▶ _Problem description_:
When you transcribe the entries, reproduce every character and exclude the images.

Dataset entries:
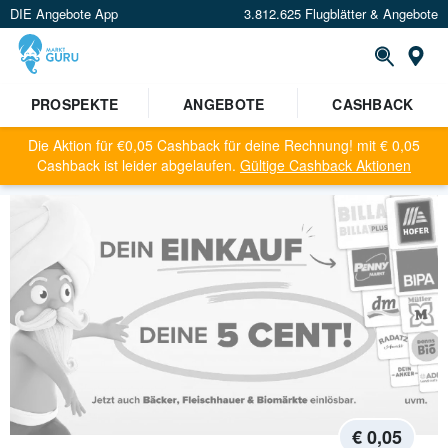
DIE Angebote App
3.812.625 Flugblätter & Angebote
St
PROSPEKTE
ANGEBOTE
CASHBACK
Die Aktion für
€0,05 Cashback für deine Rechnung!
mit
€ 0,05
Cashback ist leider abgelaufen.
Gültige Cashback Aktionen
€ 0,05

▶ _Answer space_:
DIE Angebote App
3.812.625 Flugblätter & Angebote
St
PROSPEKTE
ANGEBOTE
CASHBACK
Die Aktion für
€0,05 Cashback für deine Rechnung!
mit
€ 0,05
Cashback ist leider abgelaufen.
Gültige Cashback Aktionen
€ 0,05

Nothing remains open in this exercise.